This work stemmed from the work of [3] [8] and [10] and we are going to look into a situation where such contoured region is being dug continually, what happens over time if it is not controlled and effect of permeability on pressure gradient along the channel.

2. Model Formulation

We see that the total depth of the flow from the free surface is given by:

$H=h+{y}^{\prime}+\delta y$

$\Rightarrow H=h+x\mathrm{cot}\beta $ (1)

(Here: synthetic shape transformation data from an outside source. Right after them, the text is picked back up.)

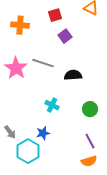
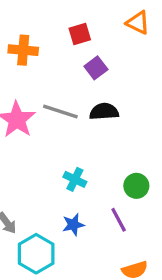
black semicircle: (73, 75) -> (104, 112), moved
blue star: (43, 133) -> (73, 225), moved
purple line: (90, 141) -> (119, 220), moved

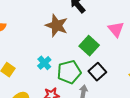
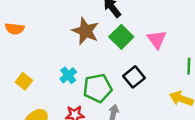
green square: (89, 46) -> (121, 37), moved
black square: (97, 72) -> (134, 77), moved

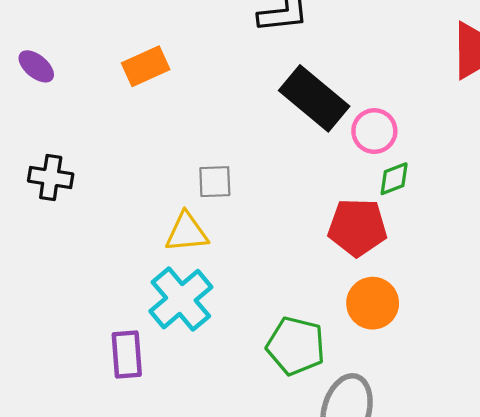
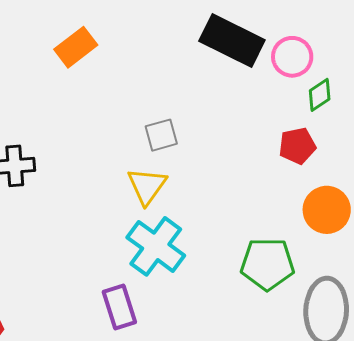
red pentagon: (357, 227) -> (297, 146), size x0.7
yellow triangle: (187, 232) -> (147, 186), turned -36

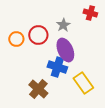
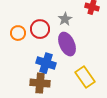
blue cross: (57, 67) -> (46, 63), moved
brown cross: (38, 89) -> (40, 83), turned -36

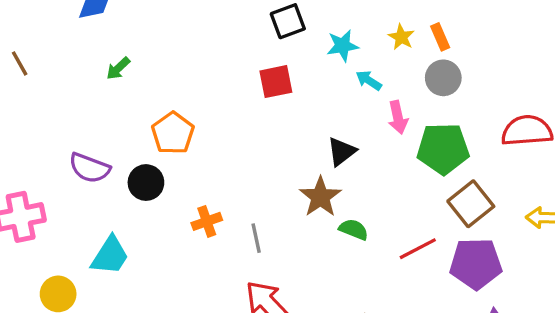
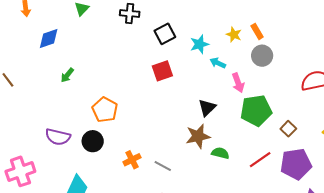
green pentagon: (443, 149) -> (256, 110), moved
brown star: (320, 197) -> (198, 136), turned 30
brown square: (471, 204) -> (288, 129), size x0.6
gray line: (256, 238) -> (163, 166), turned -42

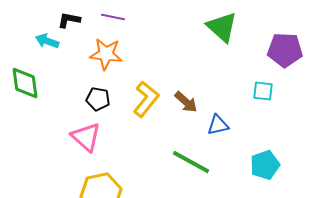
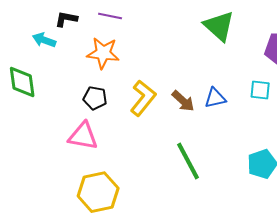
blue triangle: (218, 125) -> (215, 98), moved
pink triangle: (86, 137) -> (83, 136), turned -32
green line: (191, 162) -> (188, 161), turned 33

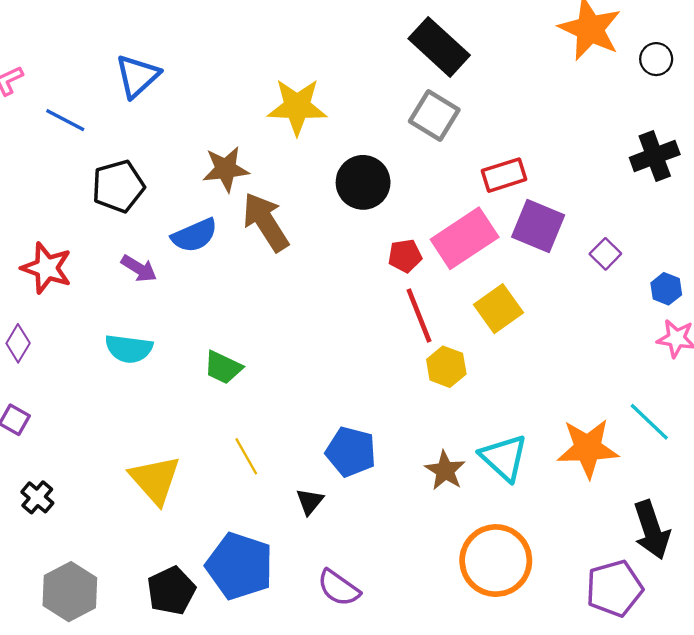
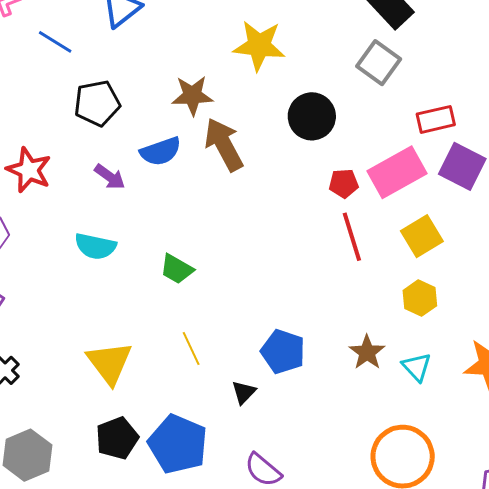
yellow hexagon: (446, 367) -> (420, 298), moved
cyan triangle: (504, 458) -> (417, 367), size x0.7
brown star: (445, 470) -> (367, 352), moved
black pentagon: (171, 591) -> (117, 438), moved

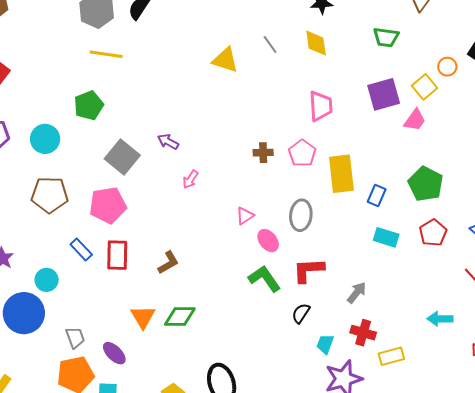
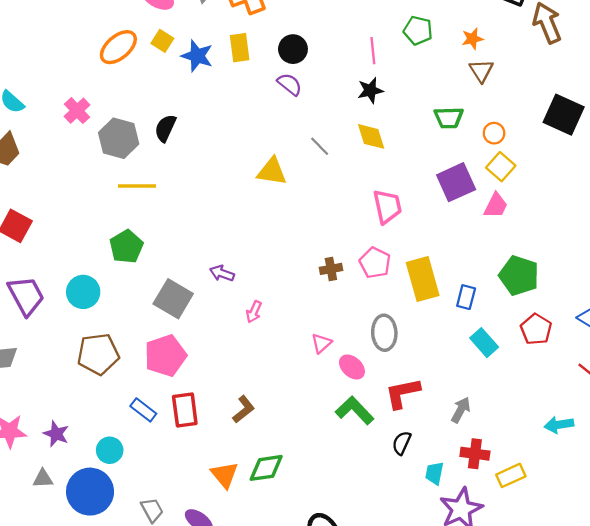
orange circle: (447, 67) -> (494, 133), moved
cyan rectangle: (386, 237) -> (484, 343), turned 40

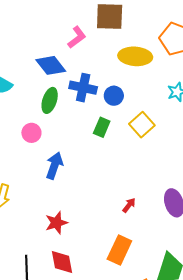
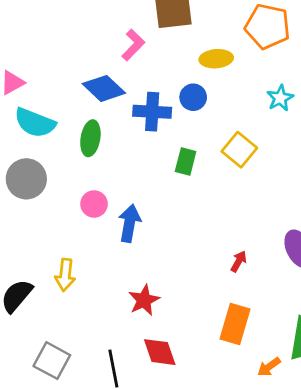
yellow ellipse: (135, 56) -> (216, 59), size x0.7
blue circle: (114, 96) -> (193, 97), moved
green ellipse: (50, 100) -> (90, 138), moved
pink circle: (31, 133) -> (94, 204), moved

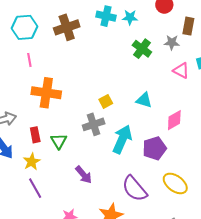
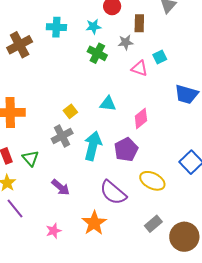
cyan star: (130, 17) -> (93, 27), moved

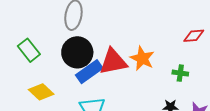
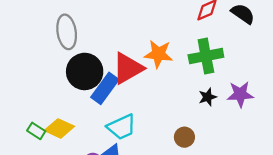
green rectangle: (29, 50) -> (36, 131), moved, size x0.7
green cross: (180, 73) -> (206, 56), size x1.8

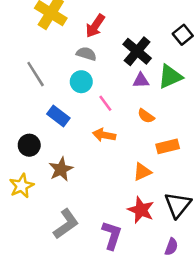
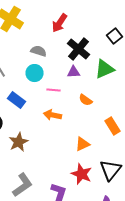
red arrow: (95, 26) -> (60, 23), moved
purple triangle: (141, 80) -> (74, 72), moved
pink line: (105, 103) -> (54, 90), turned -48
orange rectangle: (168, 146) -> (113, 126), moved, turned 72

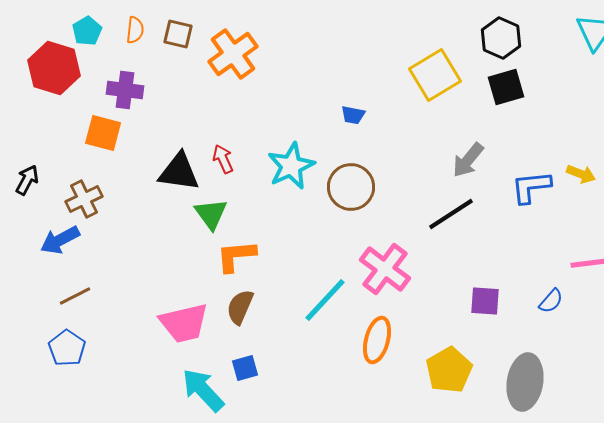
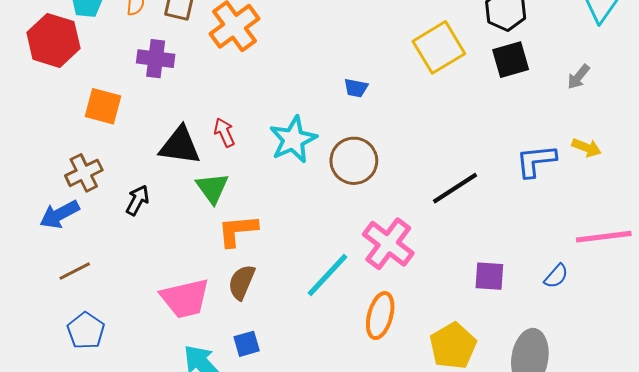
purple cross: (125, 90) -> (156, 59), moved
gray arrow: (468, 160) -> (578, 77), moved, size x0.7
black arrow: (27, 180) -> (137, 200), moved
blue pentagon: (67, 348) -> (86, 331), moved

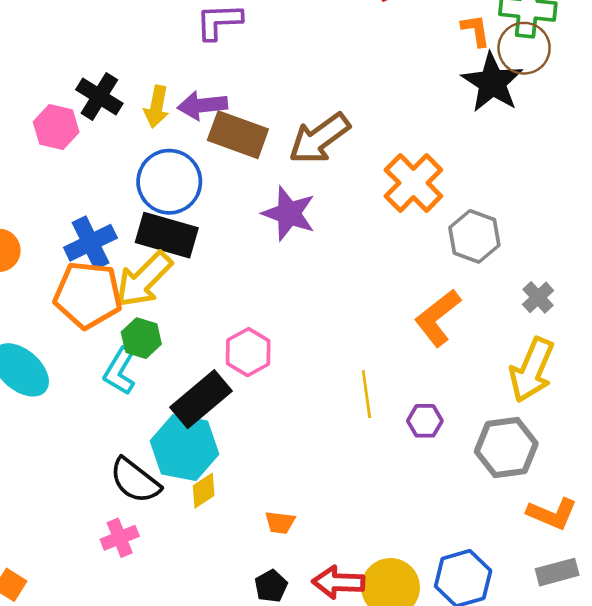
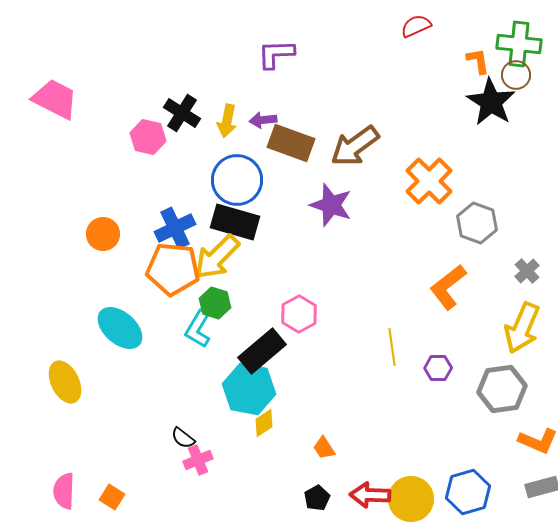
brown circle: (524, 48) -> (516, 75), size x0.7
purple arrow: (202, 105) -> (263, 120), size x0.7
black semicircle: (135, 481) -> (183, 438), moved, size x0.6
orange trapezoid: (280, 522) -> (324, 448), turned 50

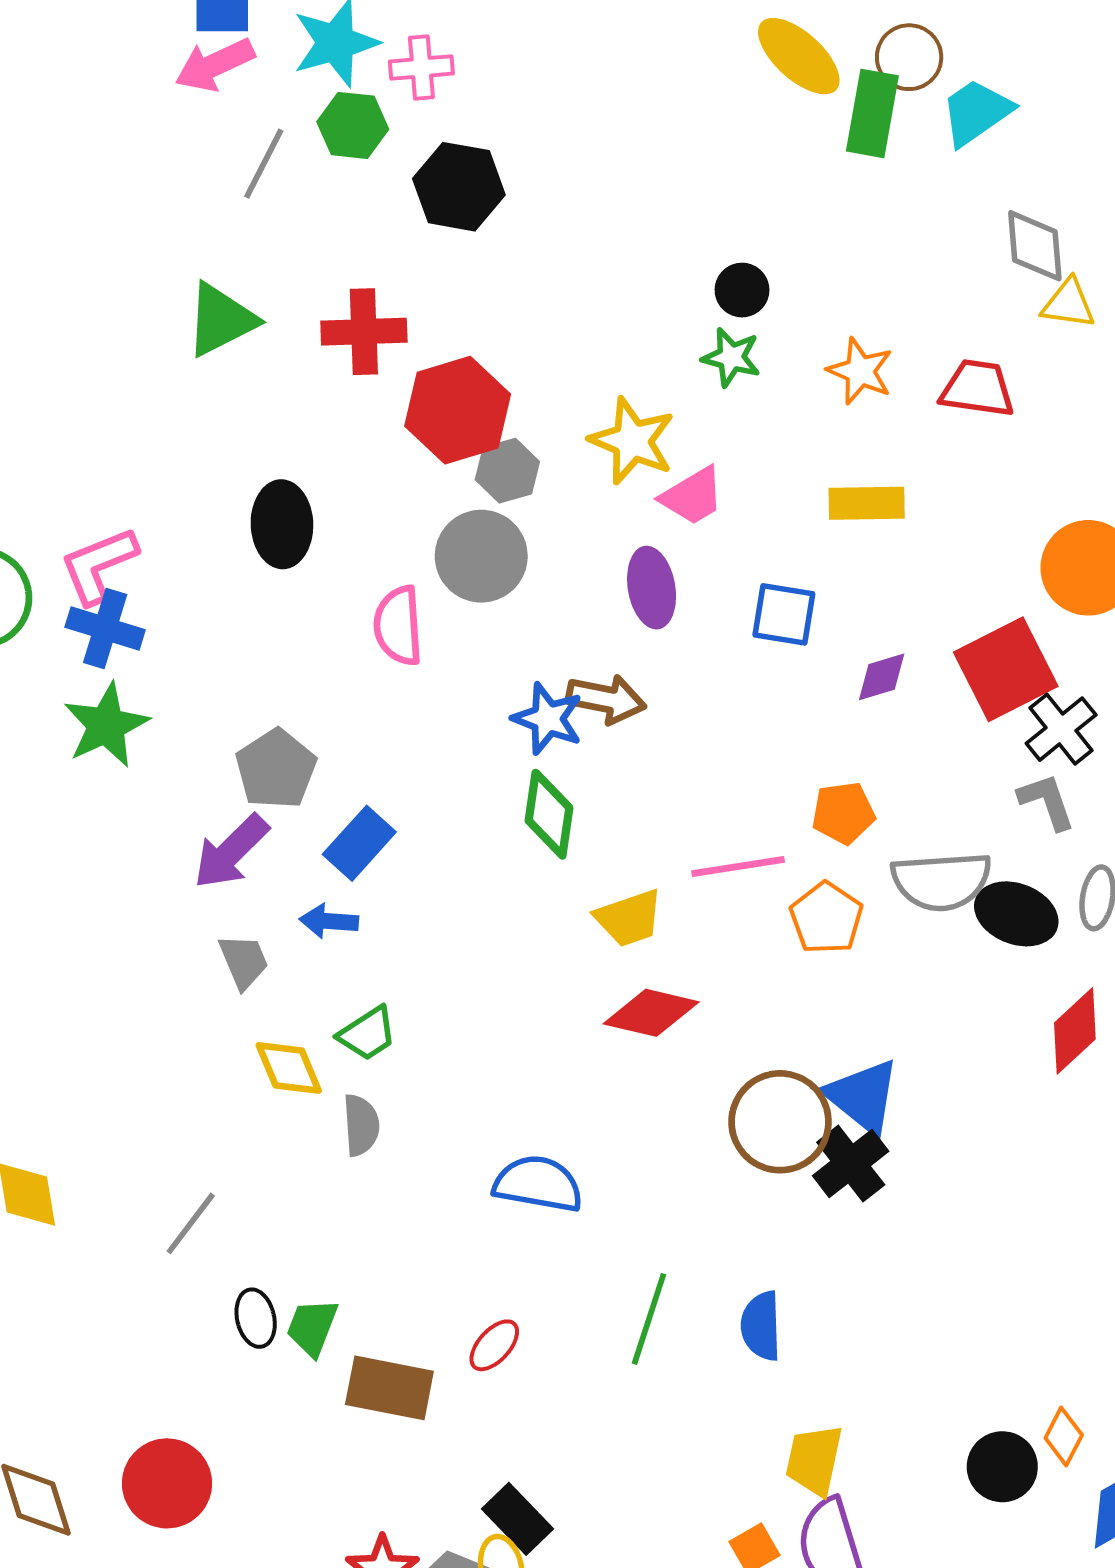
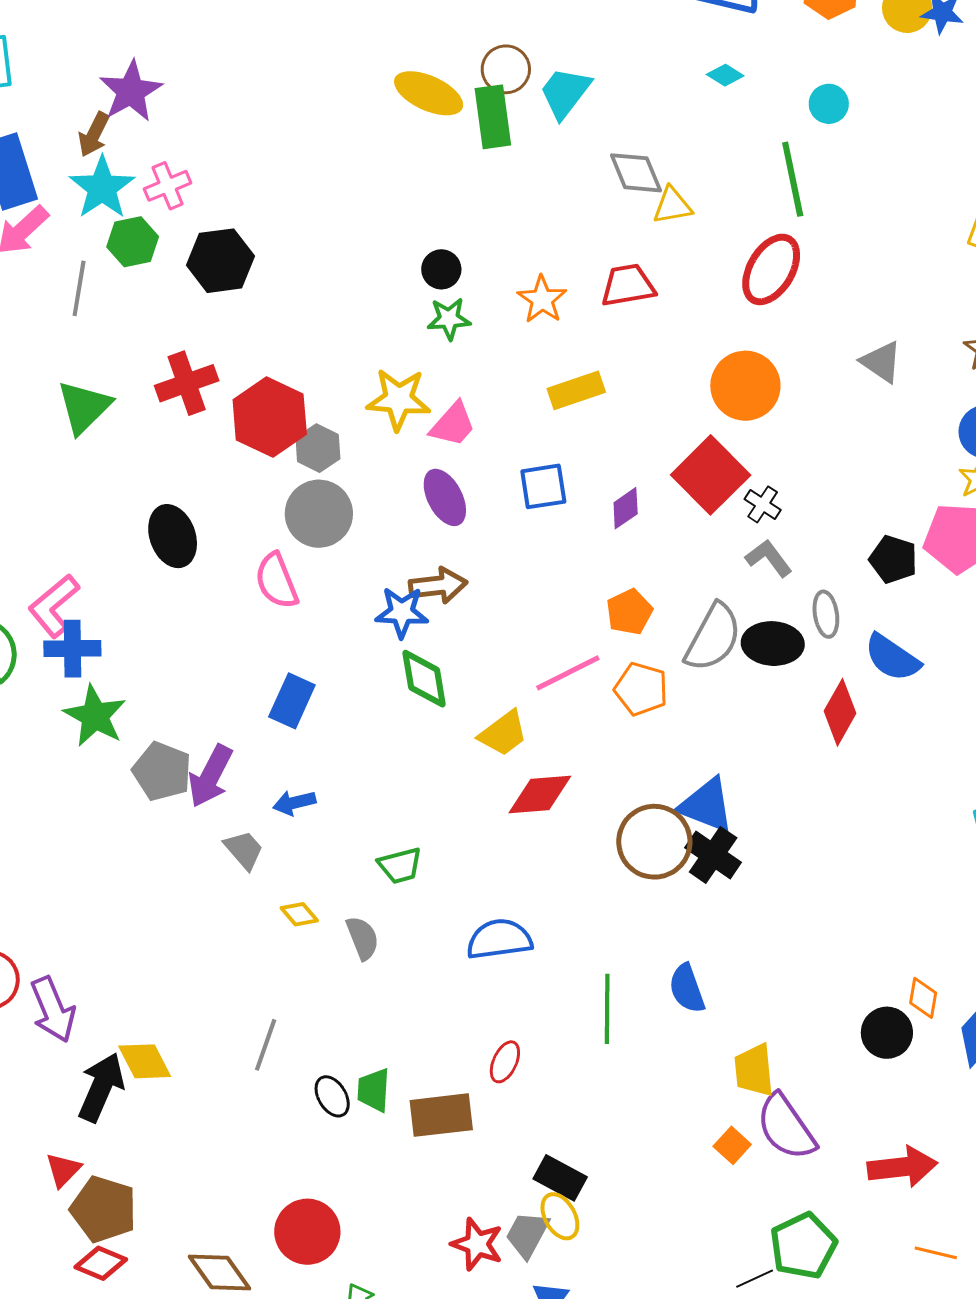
orange star: (860, 371) -> (542, 299), turned 30
black cross: (1061, 729) -> (763, 504), size x0.7
gray pentagon: (276, 769) -> (162, 771), moved
blue rectangle: (359, 843) -> (292, 701), moved
gray semicircle: (941, 881) -> (713, 637), turned -40
green trapezoid: (367, 1034) -> (400, 865), moved, turned 36
yellow diamond: (289, 1068) -> (299, 914), size x0.7

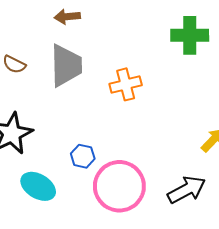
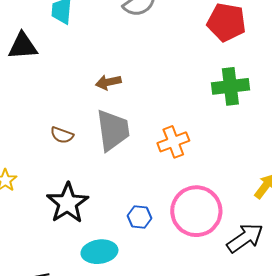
cyan ellipse: (38, 186) -> (99, 252), turned -32
pink circle: (119, 186) -> (196, 211), moved

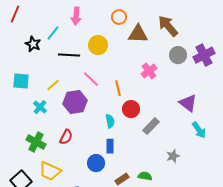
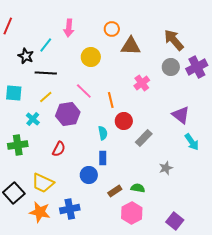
brown arrow: (168, 26) -> (174, 40), moved
black line: (69, 55) -> (46, 73), moved
green cross: (36, 142) -> (18, 145), moved, turned -36

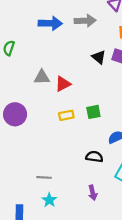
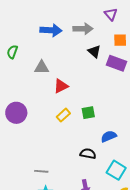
black triangle: (99, 57) -> (94, 52), moved
gray triangle: (42, 77) -> (42, 67), moved
yellow rectangle: (66, 115) -> (63, 115), turned -32

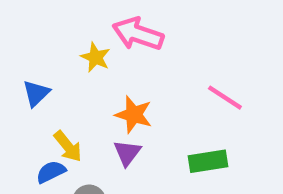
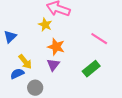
yellow star: (95, 57) -> (45, 25), moved
green rectangle: (208, 161) -> (91, 69), turned -30

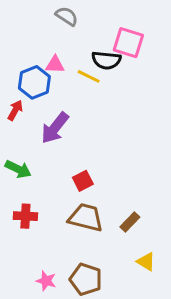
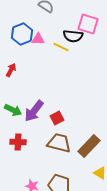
blue hexagon: (34, 82) -> (22, 34), moved
purple arrow: (55, 128) -> (34, 111), moved
brown rectangle: (130, 222) -> (89, 146), size x1.6

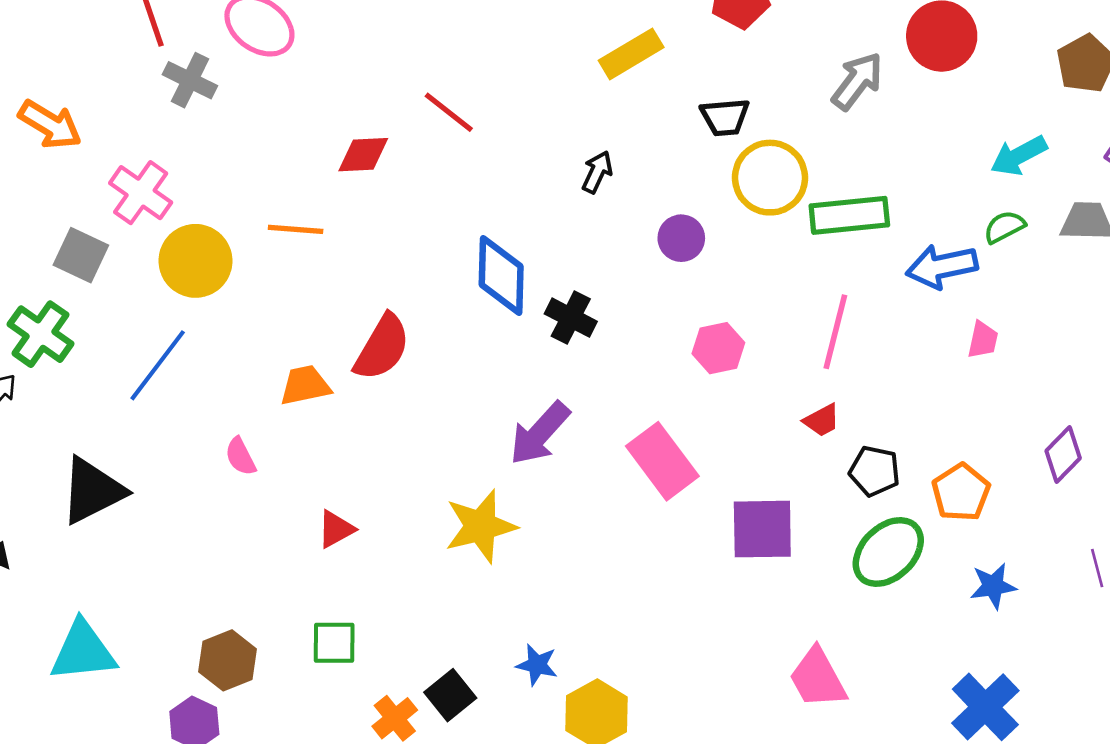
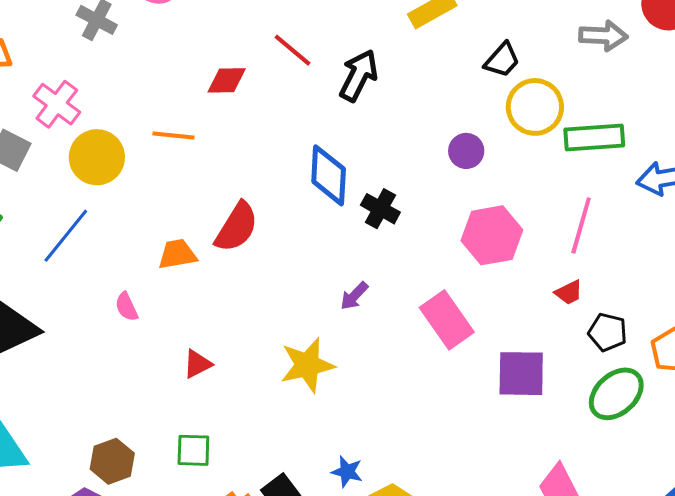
gray arrow: (857, 81) -> (603, 36), turned 54
black trapezoid: (725, 117) -> (502, 60), turned -45
black arrow: (597, 172) -> (359, 75), moved, size x1.6
pink hexagon: (718, 348) -> (492, 235), size x1.5
purple arrow: (540, 433) -> (354, 296), size x0.6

from Figure 1, Equation (1) above gives the flow depth of the contour region. We recall Darcy’s law:

$Q=-k\frac{A}{\mu}\frac{\left({P}_{b}-{P}_{a}\right)}{L}$

where Q is the total discharge, k is the permeability, A is the area, $\left({P}_{b}-{P}_{a}\right)$ is the pressure drop, and L is the length over which the pressure drop. Darcy’s law is an equation that describes the flow of a fluid in a porous medium [11].

$q=-\frac{k}{\mu}\nabla P$ (2)

where $q=\frac{Q}{A}$ is the flux or Darcy flux(discharge per unit area) and $\nabla P=\frac{\left({P}_{b}-{P}_{a}\right)}{L}$ is pressure gradient vector.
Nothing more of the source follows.